Eddie Ledwell est, avec son ex-compagnon Josh, la créatrice d'un dessin animé qui cartonne sur Youtube, que les jeunes (et les moins jeunes) dévorent. Pourtant, rien ne prédestinait « Sang d'Encre » à devenir un tel succès. Gothique, cynique, il met en scène un ou deux fantômes et surtout le coeur sorti tout palpitant de la poitrine d'un défunt. On doit bien y trouver quelques squelettes aussi. Ce joyeux petit monde morbide évolue par ailleurs au sein du cimetière de Highgate, derrière de grandes grilles en fer forgé et sous, sans doute, des nappes de brumes. On est à Londres après tout. La renommée de ce « Coeur d'encre » que ne renierait sans doute pas le Tim Burton des « Noces funèbres » est telle que des fans ont fini par créer un jeu en ligne qui s'en inspire. Chaque jour, chaque nuit des admirateurs par centaines se retrouvent là, cachés derrières des pseudonymes. C'est là que le bât blesse, c'est là ce qui pousse la co-créatrice du dessin animé à pousser la porte de l'agence de Robin et Cormoran. En effet, un mystérieux personnage, acteur du jeu et de twitter, la harcèle en ligne et ce , de plus en plus violemment.
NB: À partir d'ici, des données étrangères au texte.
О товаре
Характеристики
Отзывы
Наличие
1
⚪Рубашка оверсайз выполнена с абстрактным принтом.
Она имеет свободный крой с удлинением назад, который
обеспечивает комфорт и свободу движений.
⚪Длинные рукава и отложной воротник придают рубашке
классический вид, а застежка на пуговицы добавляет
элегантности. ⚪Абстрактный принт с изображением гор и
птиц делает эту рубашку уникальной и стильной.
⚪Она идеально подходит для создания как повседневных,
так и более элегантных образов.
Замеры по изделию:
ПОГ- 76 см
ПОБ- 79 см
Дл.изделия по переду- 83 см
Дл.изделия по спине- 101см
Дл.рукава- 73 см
Eddie cherche désespéramment à découvrir qui se cache derrière « Anomie » mais en vain et la fragile artiste est bien désappointée quand Robin lui explique que la cybercriminalité n'est pas du ressort de l'agence…
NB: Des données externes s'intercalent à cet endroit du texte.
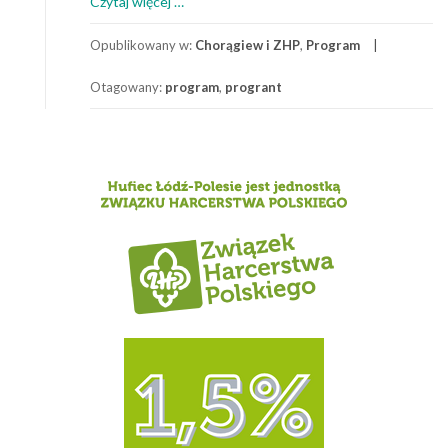
o
Czytaj więcej
…
PROgrant
–
Opublikowany w:
Chorągiew i ZHP
,
Program
mini-
Otagowany:
program
,
progrant
granty
dla
drużyn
L'histoire aurait pu s'achever ici mais quelques jours plus tard, nos détectives apprennent que la créatrice a été assassinée… à Highgate, sur le théâtre devenu sanglant de « Sang d'Encre ».
Commence alors pour Cormoran et son associée une enquête vertigineuse et en eaux très troubles, à la recherche de la véritable identité d'Anomie et – peut-être – du meurtrier d'Eddie Ledwell.

L'enquête ne promettait pas d'être simple mais elle ne promettait pas d'être aussi complexe. Pour en venir à bout, notre duo va devoir non seulement affronter le monde de la création, la famille de la victime qui semble avoir deux ou trois petites choses à cacher mais aussi le monde aussi cruel qu'impitoyable d'internet, des réseaux sociaux et du Dark Web où s'immiscent parfois le pire du harcèlement et des groupuscules terrifiants (vous savez, du genre de ceux qui ont défilé à Paris il y a quelques jours et en toute impunité…).

Ce que j'aime avec «Les Enquêtes de Cormoran Strike» ce sont, outre les thématiques abordées, c'est leur profondeur et leur noirceur. Robert Galbraith me donne à chaque fois l'impression de plonger au plus sombre de l'âme humaine et il en ressort toujours des intrigues certes violentes et qui flirtent avec le glauque mais pessimistes et au-delà de ça, qui auscultent à merveille la société et l'âme humaine. J'aime aussi les atmosphères convoquées : on passe de la tension, du frisson voir de la terreur (et ça, j'adore) à des moments extrêmement chaleureux en un tour de page. Il faut dire que l'enquête principale est toujours heureusement émaillée des moments de vie des personnages : leurs enquêtes annexes, leurs préoccupations sentimentales. Ce n'est jamais joyeux mais ce sont des pauses qui permettent de souffler et elles sont suffisamment bien écrites pour faire contrepoids au glauque, à la noirceur de l'intrigue principale…
Et puis l'enquête en elle-même est très, très prenante (j'en ai sacrifié une nuit!). Naturellement, j'ai mené mon enquête, naturellement je me suis faite avoir. Tant mieux !

Au rang de mes légers regrets, je me permettrai toutefois de déplorer une fin un peu trop rondement menée. J'aurais voulu en savoir un peu plus, une confession peut-être… Et, mais cela concerne la mise en page plus que l'écriture, un inconfort certain lors de la lecture de certaines conversations via le jeu. Bien peu de choses en somme.